(ACTIVITY): Every record must be given again word for word; no picture belongs in the copy.

(WORKING DATA):
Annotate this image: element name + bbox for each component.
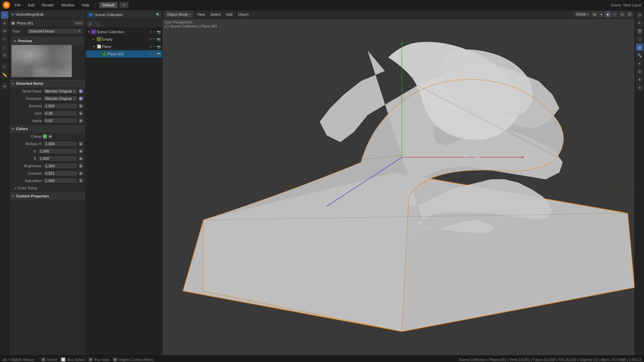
- type-value-text: Distorted Noise: [29, 29, 54, 33]
- type-value-dropdown[interactable]: Distorted Noise ▾: [27, 28, 83, 34]
- viewport-view-menu[interactable]: View: [195, 12, 207, 17]
- overlay-btn[interactable]: ⊙: [619, 11, 625, 17]
- multiply-r-field[interactable]: 1.000: [43, 141, 77, 147]
- plane001-vis-render-icon[interactable]: 📷: [157, 52, 161, 56]
- saturation-field[interactable]: 1.000: [43, 178, 77, 184]
- workspace-tab-add[interactable]: +: [119, 2, 128, 8]
- viewport-object-menu[interactable]: Object: [236, 12, 251, 17]
- colors-header[interactable]: ▼ Colors: [9, 125, 86, 133]
- wireframe-btn[interactable]: ⊞: [592, 11, 598, 17]
- pan-label: Pan View: [94, 358, 110, 362]
- physics-props-icon[interactable]: ◈: [636, 84, 643, 91]
- g-field[interactable]: 1.000: [38, 148, 77, 154]
- b-dot[interactable]: ●: [79, 157, 83, 161]
- distortion-dot[interactable]: ●: [79, 97, 83, 101]
- viewport-3d[interactable]: Object Mode ▾ View Select Add Object Glo…: [162, 10, 635, 355]
- menu-render[interactable]: Render: [39, 2, 57, 8]
- tool-move-icon[interactable]: ✥: [1, 27, 8, 35]
- menu-edit[interactable]: Edit: [25, 2, 37, 8]
- plane-name: Plane: [102, 45, 149, 49]
- contrast-field[interactable]: 0.521: [43, 170, 77, 176]
- saturation-dot[interactable]: ●: [79, 179, 83, 183]
- nabla-field[interactable]: 0.03: [43, 118, 77, 124]
- amount-dot[interactable]: ●: [79, 104, 83, 108]
- outliner-plane001-item[interactable]: ▸ △ Plane.001 👁 ↖ 📷: [86, 50, 162, 58]
- vis-select-icon[interactable]: ↖: [153, 30, 156, 34]
- tool-cursor-icon[interactable]: ⊕: [1, 19, 8, 27]
- particles-props-icon[interactable]: ★: [636, 76, 643, 83]
- rendered-btn[interactable]: ○: [612, 11, 618, 17]
- clamp-checkbox[interactable]: ✓: [43, 134, 47, 138]
- material-preview-btn[interactable]: ◐: [605, 11, 611, 17]
- shading-arrow: ▾: [587, 13, 588, 16]
- size-dot[interactable]: ●: [79, 111, 83, 115]
- workspace-tab-default[interactable]: Default: [99, 2, 118, 8]
- tool-rotate-icon[interactable]: ↻: [1, 36, 8, 43]
- scene-props-icon[interactable]: 🎬: [636, 27, 643, 35]
- tool-select-icon[interactable]: ↖: [1, 11, 8, 19]
- material-props-icon[interactable]: ●: [636, 60, 643, 67]
- outliner-scene-collection[interactable]: ▼ ⬡ Scene Collection 👁 ↖ 📷: [86, 28, 162, 36]
- noise-basis-dot[interactable]: ●: [79, 89, 83, 93]
- brightness-field[interactable]: 1.264: [43, 163, 77, 169]
- outliner-filter-btn[interactable]: ⊞: [87, 21, 93, 27]
- modifier-props-icon[interactable]: 🔧: [636, 52, 643, 59]
- noise-basis-dropdown[interactable]: Blender Original ▾: [43, 88, 77, 94]
- contrast-value: 0.521: [45, 171, 55, 175]
- nabla-dot[interactable]: ●: [79, 119, 83, 123]
- distortion-dropdown[interactable]: Blender Original ▾: [43, 96, 77, 102]
- empty-vis-render-icon[interactable]: 📷: [157, 38, 161, 41]
- vis-eye-icon[interactable]: 👁: [149, 30, 153, 34]
- plane001-vis-select-icon[interactable]: ↖: [153, 52, 156, 56]
- solid-btn[interactable]: ●: [598, 11, 604, 17]
- size-field[interactable]: 0.38: [43, 110, 77, 116]
- outliner-empty-item[interactable]: ▸ ⬡ Empty 👁 ↖ 📷: [86, 36, 162, 43]
- clamp-dot[interactable]: ●: [48, 134, 52, 138]
- menu-window[interactable]: Window: [59, 2, 77, 8]
- contrast-dot[interactable]: ●: [79, 171, 83, 175]
- custom-properties-arrow: ▼: [11, 194, 15, 198]
- amount-field[interactable]: 1.000: [43, 103, 77, 109]
- viewport-select-menu[interactable]: Select: [208, 12, 223, 17]
- outliner-sort-btn[interactable]: ↕: [94, 21, 100, 27]
- custom-properties-header[interactable]: ▼ Custom Properties: [9, 192, 86, 200]
- xray-btn[interactable]: ☰: [627, 11, 633, 17]
- color-ramp-label[interactable]: Color Ramp: [18, 186, 38, 190]
- tool-measure-icon[interactable]: 📏: [1, 71, 8, 78]
- outliner-plane-item[interactable]: ▼ ⬜ Plane 👁 ↖ 📷: [86, 43, 162, 50]
- brightness-dot[interactable]: ●: [79, 164, 83, 168]
- obj-props-icon[interactable]: ▦: [636, 44, 643, 51]
- object-header: ⊞ VertexWeightEdit: [9, 10, 86, 19]
- view-layer-label: View Layer: [623, 3, 641, 7]
- plane-vis-render-icon[interactable]: 📷: [157, 45, 161, 49]
- plane001-vis-eye-icon[interactable]: 👁: [149, 52, 153, 56]
- tool-add-icon[interactable]: ⊕: [1, 82, 8, 90]
- box-select-key: ⬜: [60, 357, 66, 362]
- viewport-add-menu[interactable]: Add: [224, 12, 235, 17]
- menu-file[interactable]: File: [12, 2, 23, 8]
- world-props-icon[interactable]: ⬡: [636, 36, 643, 43]
- object-mode-dropdown[interactable]: Object Mode ▾: [164, 11, 194, 18]
- size-row: Size 0.38 ●: [9, 110, 86, 117]
- distorted-noise-header[interactable]: ▼ Distorted Noise: [9, 79, 86, 87]
- menu-help[interactable]: Help: [79, 2, 92, 8]
- plane-vis-select-icon[interactable]: ↖: [153, 45, 156, 49]
- color-ramp-arrow[interactable]: ▸: [15, 186, 16, 190]
- plane-vis-eye-icon[interactable]: 👁: [149, 45, 153, 49]
- g-dot[interactable]: ●: [79, 149, 83, 153]
- b-row: B 1.000 ●: [9, 155, 86, 162]
- view-icon[interactable]: 👁: [636, 19, 643, 27]
- multiply-r-dot[interactable]: ●: [79, 142, 83, 146]
- shading-dropdown[interactable]: Global ▾: [574, 12, 590, 17]
- tool-scale-icon[interactable]: ⤢: [1, 44, 8, 51]
- preview-header[interactable]: ▼ Preview: [11, 37, 84, 45]
- tool-annotate-icon[interactable]: ✏: [1, 63, 8, 70]
- b-field[interactable]: 1.000: [38, 156, 77, 162]
- empty-vis-select-icon[interactable]: ↖: [153, 38, 156, 41]
- tools-icon[interactable]: ⚙: [636, 11, 643, 19]
- texture-props-icon[interactable]: ⊞: [636, 68, 643, 75]
- tool-transform-icon[interactable]: ⊞: [1, 52, 8, 59]
- empty-vis-eye-icon[interactable]: 👁: [149, 38, 153, 41]
- outliner-search-icon[interactable]: 🔍: [156, 13, 160, 16]
- vis-render-icon[interactable]: 📷: [157, 30, 161, 34]
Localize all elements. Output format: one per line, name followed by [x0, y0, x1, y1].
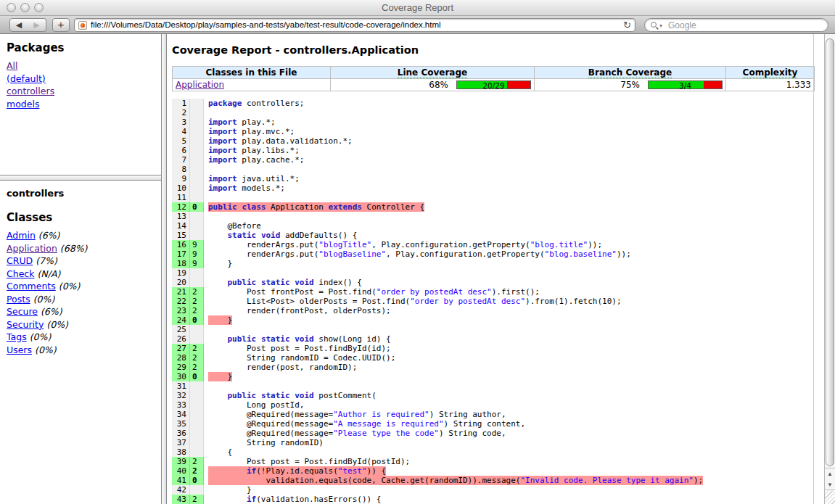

(TASK RESPONSE):
Annotate this image: element name + bbox for each component.
- type-value-text: Distorted Noise: [29, 29, 54, 33]
- type-value-dropdown[interactable]: Distorted Noise ▾: [27, 28, 83, 34]
- viewport-view-menu[interactable]: View: [195, 12, 207, 17]
- overlay-btn[interactable]: ⊙: [619, 11, 625, 17]
- multiply-r-field[interactable]: 1.000: [43, 141, 77, 147]
- plane001-vis-render-icon[interactable]: 📷: [157, 52, 161, 56]
- saturation-field[interactable]: 1.000: [43, 178, 77, 184]
- workspace-tab-add[interactable]: +: [119, 2, 128, 8]
- viewport-object-menu[interactable]: Object: [236, 12, 251, 17]
- colors-header[interactable]: ▼ Colors: [9, 125, 86, 133]
- wireframe-btn[interactable]: ⊞: [592, 11, 598, 17]
- pan-label: Pan View: [94, 358, 110, 362]
- physics-props-icon[interactable]: ◈: [636, 84, 643, 91]
- g-field[interactable]: 1.000: [38, 148, 77, 154]
- b-dot[interactable]: ●: [79, 157, 83, 161]
- distortion-dot[interactable]: ●: [79, 97, 83, 101]
- viewport-3d[interactable]: Object Mode ▾ View Select Add Object Glo…: [162, 10, 635, 355]
- menu-render[interactable]: Render: [39, 2, 57, 8]
- tool-move-icon[interactable]: ✥: [1, 27, 8, 35]
- menu-edit[interactable]: Edit: [25, 2, 37, 8]
- plane-name: Plane: [102, 45, 149, 49]
- contrast-field[interactable]: 0.521: [43, 170, 77, 176]
- saturation-dot[interactable]: ●: [79, 179, 83, 183]
- nabla-field[interactable]: 0.03: [43, 118, 77, 124]
- amount-dot[interactable]: ●: [79, 104, 83, 108]
- outliner-plane001-item[interactable]: ▸ △ Plane.001 👁 ↖ 📷: [86, 50, 162, 58]
- vis-select-icon[interactable]: ↖: [153, 30, 156, 34]
- tool-cursor-icon[interactable]: ⊕: [1, 19, 8, 27]
- particles-props-icon[interactable]: ★: [636, 76, 643, 83]
- rendered-btn[interactable]: ○: [612, 11, 618, 17]
- clamp-checkbox[interactable]: ✓: [43, 134, 47, 138]
- material-preview-btn[interactable]: ◐: [605, 11, 611, 17]
- shading-arrow: ▾: [587, 13, 588, 16]
- size-dot[interactable]: ●: [79, 111, 83, 115]
- workspace-tab-default[interactable]: Default: [99, 2, 118, 8]
- tool-rotate-icon[interactable]: ↻: [1, 36, 8, 43]
- scene-props-icon[interactable]: 🎬: [636, 27, 643, 35]
- tool-select-icon[interactable]: ↖: [1, 11, 8, 19]
- material-props-icon[interactable]: ●: [636, 60, 643, 67]
- outliner-scene-collection[interactable]: ▼ ⬡ Scene Collection 👁 ↖ 📷: [86, 28, 162, 36]
- noise-basis-dot[interactable]: ●: [79, 89, 83, 93]
- brightness-field[interactable]: 1.264: [43, 163, 77, 169]
- outliner-filter-btn[interactable]: ⊞: [87, 21, 93, 27]
- modifier-props-icon[interactable]: 🔧: [636, 52, 643, 59]
- noise-basis-dropdown[interactable]: Blender Original ▾: [43, 88, 77, 94]
- contrast-value: 0.521: [45, 171, 55, 175]
- nabla-dot[interactable]: ●: [79, 119, 83, 123]
- distortion-dropdown[interactable]: Blender Original ▾: [43, 96, 77, 102]
- empty-vis-render-icon[interactable]: 📷: [157, 38, 161, 41]
- vis-eye-icon[interactable]: 👁: [149, 30, 153, 34]
- plane001-vis-select-icon[interactable]: ↖: [153, 52, 156, 56]
- solid-btn[interactable]: ●: [598, 11, 604, 17]
- size-field[interactable]: 0.38: [43, 110, 77, 116]
- outliner-empty-item[interactable]: ▸ ⬡ Empty 👁 ↖ 📷: [86, 36, 162, 43]
- clamp-dot[interactable]: ●: [48, 134, 52, 138]
- menu-window[interactable]: Window: [59, 2, 77, 8]
- contrast-dot[interactable]: ●: [79, 171, 83, 175]
- custom-properties-arrow: ▼: [11, 194, 15, 198]
- amount-field[interactable]: 1.000: [43, 103, 77, 109]
- viewport-select-menu[interactable]: Select: [208, 12, 223, 17]
- outliner-sort-btn[interactable]: ↕: [94, 21, 100, 27]
- custom-properties-header[interactable]: ▼ Custom Properties: [9, 192, 86, 200]
- xray-btn[interactable]: ☰: [627, 11, 633, 17]
- color-ramp-label[interactable]: Color Ramp: [18, 186, 38, 190]
- tool-measure-icon[interactable]: 📏: [1, 71, 8, 78]
- outliner-plane-item[interactable]: ▼ ⬜ Plane 👁 ↖ 📷: [86, 43, 162, 50]
- brightness-dot[interactable]: ●: [79, 164, 83, 168]
- obj-props-icon[interactable]: ▦: [636, 44, 643, 51]
- object-header: ⊞ VertexWeightEdit: [9, 10, 86, 19]
- view-layer-label: View Layer: [623, 3, 641, 7]
- plane-vis-render-icon[interactable]: 📷: [157, 45, 161, 49]
- plane001-vis-eye-icon[interactable]: 👁: [149, 52, 153, 56]
- tool-add-icon[interactable]: ⊕: [1, 82, 8, 90]
- box-select-key: ⬜: [60, 357, 66, 362]
- viewport-add-menu[interactable]: Add: [224, 12, 235, 17]
- menu-file[interactable]: File: [12, 2, 23, 8]
- world-props-icon[interactable]: ⬡: [636, 36, 643, 43]
- object-mode-dropdown[interactable]: Object Mode ▾: [164, 11, 194, 18]
- size-row: Size 0.38 ●: [9, 110, 86, 117]
- distorted-noise-header[interactable]: ▼ Distorted Noise: [9, 79, 86, 87]
- menu-help[interactable]: Help: [79, 2, 92, 8]
- plane-vis-select-icon[interactable]: ↖: [153, 45, 156, 49]
- color-ramp-arrow[interactable]: ▸: [15, 186, 16, 190]
- plane-vis-eye-icon[interactable]: 👁: [149, 45, 153, 49]
- g-dot[interactable]: ●: [79, 149, 83, 153]
- b-row: B 1.000 ●: [9, 155, 86, 162]
- view-icon[interactable]: 👁: [636, 19, 643, 27]
- multiply-r-dot[interactable]: ●: [79, 142, 83, 146]
- shading-dropdown[interactable]: Global ▾: [574, 12, 590, 17]
- tool-scale-icon[interactable]: ⤢: [1, 44, 8, 51]
- preview-header[interactable]: ▼ Preview: [11, 37, 84, 45]
- tool-annotate-icon[interactable]: ✏: [1, 63, 8, 70]
- b-field[interactable]: 1.000: [38, 156, 77, 162]
- empty-vis-select-icon[interactable]: ↖: [153, 38, 156, 41]
- tools-icon[interactable]: ⚙: [636, 11, 643, 19]
- texture-props-icon[interactable]: ⊞: [636, 68, 643, 75]
- tool-transform-icon[interactable]: ⊞: [1, 52, 8, 59]
- empty-vis-eye-icon[interactable]: 👁: [149, 38, 153, 41]
- outliner-search-icon[interactable]: 🔍: [156, 13, 160, 16]
- vis-render-icon[interactable]: 📷: [157, 30, 161, 34]
Localize all elements. Output format: one per line, name followed by [x0, y0, x1, y1].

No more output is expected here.